Mr. McAlister has 25 years of business experience as a strategic and financial leader in organizations ranging in size from early stage start-ups to Fortune 500 conglomerates. Mr. McAlister’s broad experience includes domestic and international industries in distribution, retail, real estate, manufacturing, healthcare, high tech and service. Since 2001 Mr. McAlister has served as a Project/Interim CFO, Controller and Senior Analyst for a variety of business enterprises. As an SEC compliance consultant, Mr. McAlister has assisted registrants in establishing proper public company reporting practices. He has also introduced financial controls and procedures for organizations to comply with Sarbanes-Oxley requirements. Mr. McAlister holds a Bachelor of Business Administration in Accounting from the University of Iowa and is a licensed Certified Public Accountant in the state of Texas. Mr. McAlister is active in Dallas area non-profit professional and fine arts boards, serving as Treasurer for the D/FW SEC Reporting Group and The Repertory Company Theatre. He is a member of the American Institute of Certified Public Accountants.

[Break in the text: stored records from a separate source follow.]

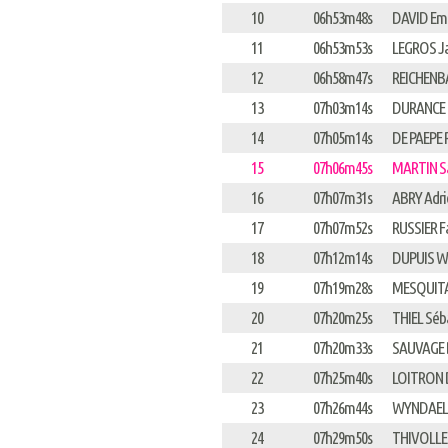
10
06h53m48s
DAVID Em
11
06h53m53s
LEGROS J
12
06h58m47s
REICHENB
13
07h03m14s
DURANCE 
14
07h05m14s
DE PAEPE
15
07h06m45s
MARTIN S
16
07h07m31s
ABRY Adri
17
07h07m52s
RUSSIER F
18
07h12m14s
DUPUIS Wi
19
07h19m28s
MESQUITA
20
07h20m25s
THIEL Séb
21
07h20m33s
SAUVAGE 
22
07h25m40s
LOITRON 
23
07h26m44s
WYNDAEL
24
07h29m50s
THIVOLLE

Separately, during the second quarter of fiscal 2017 the Registrant received, and has been considering, indications of interest with respect to potential strategic transactions, and on June 2, 2017 the Registrant engaged Craig-Hallum Capital Group LLC (“Craig-Hallum”) as its financial advisor to explore and evaluate potential strategic alternatives focused on maximizing stockholder value. These alternatives could include, among other transactions, the sale of part or all of the Registrant’s assets, a merger with another party or an alternative strategic transaction.
On July 5, 2017, in consideration of the aforementioned developments relating to accounting for the Subject Transactions and the restatement of the Registrant’s financial statements for the Subject Periods the Registrant’s Board of Directors (the “Board”) approved the continuation and expansion of the strategic alternatives process by Craig-Hallum.
The Board has not set a timetable for this process nor has it made decisions related to any particular transaction at this time. The Registrant does not intend to provide updates or make any further comment regarding the evaluation of strategic alternatives, unless a specific transaction is recommended by the Board, or the process is concluded.
About Ironclad Performance Wear Corporation (OTCMKTS:ICPW)
Ironclad Performance Wear Corporation (Ironclad) designs and manufactures branded performance work wear for a range of construction, do-it-yourself, industrial, sporting goods and general services markets. The Company designs task-specific technical gloves and performance apparel for performing specific job functions. The Company’s primary products are its task-specific technical gloves. The Company produces and sells over 100 distinct glove types in a variety of sizes and colors, which cater to the specific demands and requirements of industrial, construction, do-it-yourself, and sporting goods consumers, including carpenters, machinists, package handlers, plumbers, welders, roofers, oil and gas workers, mechanics, hunters, gardeners and do-it-yourself users. It offers a line of performance apparel products, which consists of long and short sleeved shirts. The Company’s apparel line also includes performance jackets, pants, shorts, reflective and polo shirts, underwear and tights.